Jorge Sánchez Meleán / Economista / sanchezmelean@hotmail.com
A todos les está afectando el hambre, la inseguridad y el desastre de la educación, la salud y los servicios públicos en general. Cada día son mayores las protestas de los funcionarios públicos. Experimentamos no solo la destrucción del Estado, sino de la sociedad y la economía

El régimen de Nicolás Maduro, cada vez más ilegítimo, tanto nacional como internacionalmente, solo es apoyado por menos del 30 por ciento de los venezolanos con derecho a votar. En consecuencia, más del 70 por ciento de los venezolanos rechaza lo que sucede en el país y pide un cambio de rumbo. 

El nivel de desespero y angustia de los venezolanos es alarmante, independientemente de que sean afectos o no al régimen. A todos les está afectando el hambre, la inseguridad y el desastre de la educación, la salud y los servicios públicos en general. Cada día son mayores las protestas de los funcionarios públicos. 

Experimentamos no solo la destrucción del Estado, sino de la sociedad y la economía. La pobreza alcanza ya al 80 por ciento de los venezolanos en una economía que ha reducido el PIB en términos reales a casi la mitad de lo que era hace un quinquenio. Y ello, en medio de una hiperinflación que el Gobierno es incapaz de enfrentar y que está convirtiendo a Venezuela en un verdadero infierno. 

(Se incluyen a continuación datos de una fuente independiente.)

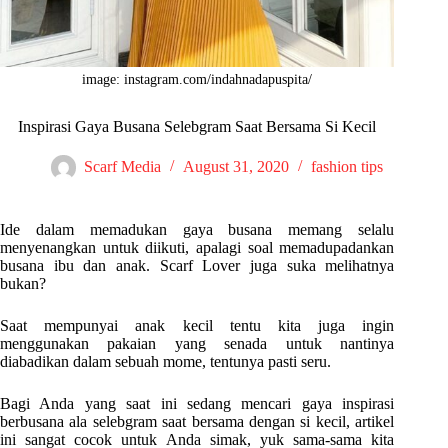
image: instagram.com/indahnadapuspita/
Inspirasi Gaya Busana Selebgram Saat Bersama Si Kecil
Scarf Media
August 31, 2020
fashion tips
Ide dalam memadukan gaya busana memang selalu
menyenangkan untuk diikuti, apalagi soal memadupadankan
busana ibu dan anak. Scarf Lover juga suka melihatnya
bukan?
Saat mempunyai anak kecil tentu kita juga ingin
menggunakan pakaian yang senada untuk nantinya
diabadikan dalam sebuah mome, tentunya pasti seru.
Bagi Anda yang saat ini sedang mencari gaya inspirasi
berbusana ala selebgram saat bersama dengan si kecil, artikel
ini sangat cocok untuk Anda simak, yuk sama-sama kita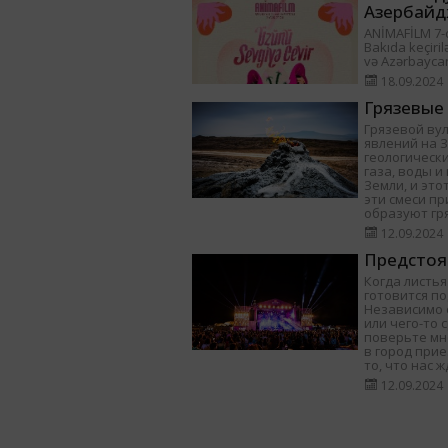
Азербайд
ANİMAFİLM 7-ci
Bakıda keçiril
və Azərbayca
18.09.2024
Грязевые
Грязевой ву
явлений на 
геологически
газа, воды 
Земли, и это
эти смеси п
образуют гр
12.09.2024
Предстоя
Когда листья
готовится п
Независимо о
или чего-то 
поверьте мне
в город при
то, что нас ж
12.09.2024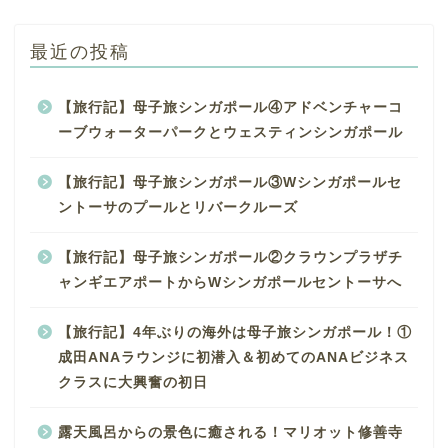
最近の投稿
【旅行記】母子旅シンガポール④アドベンチャーコ
ーブウォーターパークとウェスティンシンガポール
【旅行記】母子旅シンガポール③Wシンガポールセ
ントーサのプールとリバークルーズ
【旅行記】母子旅シンガポール②クラウンプラザチ
ャンギエアポートからWシンガポールセントーサへ
【旅行記】4年ぶりの海外は母子旅シンガポール！①
成田ANAラウンジに初潜入＆初めてのANAビジネス
クラスに大興奮の初日
露天風呂からの景色に癒される！マリオット修善寺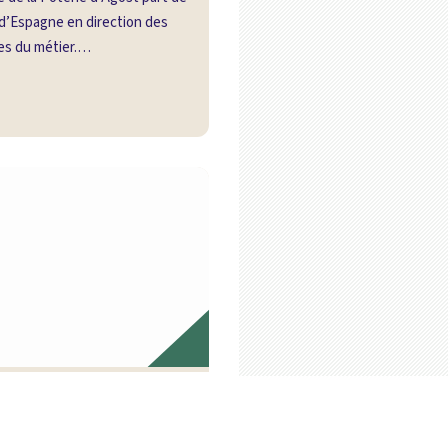
 d’Espagne en direction des
s du métier.…
Église Saint Pedro Apóstol
historique ayant connu des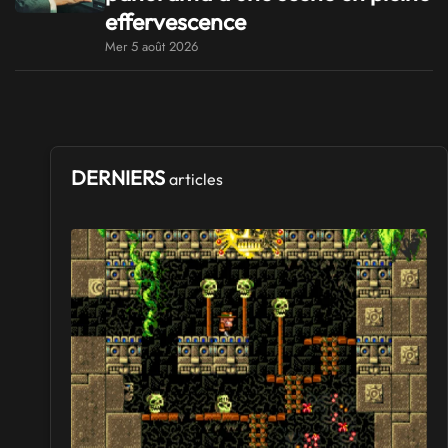
effervescence
Mer 5 août 2026
DERNIERS
articles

La situación de Venezuela no tiene precedente en el continente. Se estima que dentro de un año, 10 millones de venezolanos estarán esparcidos por todo el mundo, es decir un tercio de la población. En consecuencia, en medio de la mayor suma de infelicidad posible que hemos padecido, corresponde a quienes lideran a más del 70 por ciento de los venezolanos, desde los partidos o desde organizaciones de la sociedad civil, hacer posible el rompimiento de la coalición dominante, evidentemente minoritaria. 

Ya basta de seguir dando oxígeno a un régimen que agoniza. El diálogo que hoy se requiere con prioridad, no es con el régimen, sino entre el liderazgo opositor a él y de éste con el resto de las organizaciones de la sociedad civil, sean afectas o no al régimen. No es posible aceptar pasivamente que un régimen minoritario pero autoritario, atemorice al pueblo permanentemente para que no ejerza sus derechos. Es el régimen el que debe temer a un pueblo que mayoritariamente ya no soporta la crisis que lo agobia. Solo entonces, cuando los venezolanos bien liderizados y unidos, tomen nuevamente las calles, como lo  permite la Constitución, será posible la  fractura  de  la minoritaria coalición dominante que nos oprime, y se abrirán las puertas a la transición negociada hacia la democracia que hemos perdido. Y ello debemos hacerlo lo antes posible, porque ya el pueblo no aguanta más esta aniquilación “revolucionaria” que experimenta.